Superado el problema de la comunicación; es decir, cuando logramos tender un puente entre islas, el siguiente escollo a salvar es la comprensión. Comprender al interlocutor y a la vez, ser comprendidos por él. Parece fácil, pero en ocasiones sería aconsejable redactar un manual de conversaciones o fabricar una máquina decodificadora de mensajes.

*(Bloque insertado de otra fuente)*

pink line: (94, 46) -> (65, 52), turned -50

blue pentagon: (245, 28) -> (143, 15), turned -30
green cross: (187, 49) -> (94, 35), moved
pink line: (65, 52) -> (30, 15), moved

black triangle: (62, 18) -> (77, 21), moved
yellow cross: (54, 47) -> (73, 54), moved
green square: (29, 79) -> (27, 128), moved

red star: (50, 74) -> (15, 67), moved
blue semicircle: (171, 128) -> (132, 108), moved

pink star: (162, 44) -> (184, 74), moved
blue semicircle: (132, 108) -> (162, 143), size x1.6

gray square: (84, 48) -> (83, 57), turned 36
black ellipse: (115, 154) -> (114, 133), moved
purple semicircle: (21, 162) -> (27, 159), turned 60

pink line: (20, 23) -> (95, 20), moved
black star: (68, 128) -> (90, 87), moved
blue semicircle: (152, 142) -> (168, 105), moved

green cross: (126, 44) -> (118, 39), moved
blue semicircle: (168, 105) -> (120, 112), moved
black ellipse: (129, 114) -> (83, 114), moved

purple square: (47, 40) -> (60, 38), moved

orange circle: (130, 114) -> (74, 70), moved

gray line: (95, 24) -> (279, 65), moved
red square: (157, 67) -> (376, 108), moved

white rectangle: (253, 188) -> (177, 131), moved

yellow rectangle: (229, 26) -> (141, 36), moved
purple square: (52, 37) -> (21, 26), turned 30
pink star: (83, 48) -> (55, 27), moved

Nos quejamos de no ser comprendidos, probablemente sin tener en cuenta nuestra limitación o nuestra carencia de voluntad para comprender a los demás. A veces llamamos incomprensión al mero hecho de que el receptor de nuestro mensaje no responde a él en la manera que habíamos previsto. Es decir, que su respuesta no es la deseada. Por lo que depositamos en él nuestra frustración y nos lamentamos, casi con desgarro, de esa incomprensión, que evidentemente en este caso es inexistente.
Aún así, abrazamos la causa, convertimos el lamento en grito de guerra y acabamos enrolándonos en el fanatismo. Del nadie nos comprende al todos están contra mí, hay un paso. Y como en tantas otras cosas, preferimos dejar la carga de la responsabilidad a terceros, antes que asumir nuestra propia cuota. De modo que dedicamos nuestras energías a militar en el inmovilismo y en el victimismo, en detrimento del esfuerzo que requiere el entendimiento con el otro. Que con toda seguridad será un esfuerzo igual o inferior a las energías gastadas en la ausencia de entendimiento.
Muchas veces la coartada la hallamos frente al espejo, si no me comprendo ni yo, cómo voy a comprender a los demás. Fortificamos la isla. Y esa es nuestra mayor derrota.
Tratar de entender. Parece sencillo. Fortificamos la isla. Qué cierto.